MATERIAL TO PROCESS START

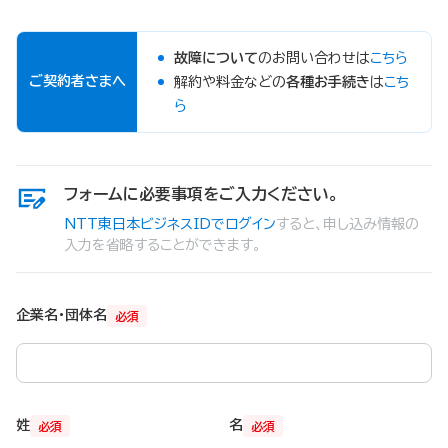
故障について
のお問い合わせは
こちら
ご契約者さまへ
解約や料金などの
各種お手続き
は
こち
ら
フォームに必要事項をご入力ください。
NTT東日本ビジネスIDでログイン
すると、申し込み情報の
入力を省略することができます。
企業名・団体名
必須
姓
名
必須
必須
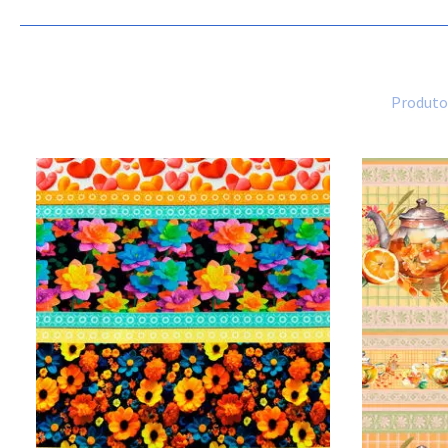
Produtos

MATERIAL TO PROCESS END

**WORK ITEM**
All of the data above should be quoted exactly, except for the pictures.

**TASK RESULT**
故障について
のお問い合わせは
こちら
ご契約者さまへ
解約や料金などの
各種お手続き
は
こち
ら
フォームに必要事項をご入力ください。
NTT東日本ビジネスIDでログイン
すると、申し込み情報の
入力を省略することができます。
企業名・団体名
必須
姓
名
必須
必須
Produtos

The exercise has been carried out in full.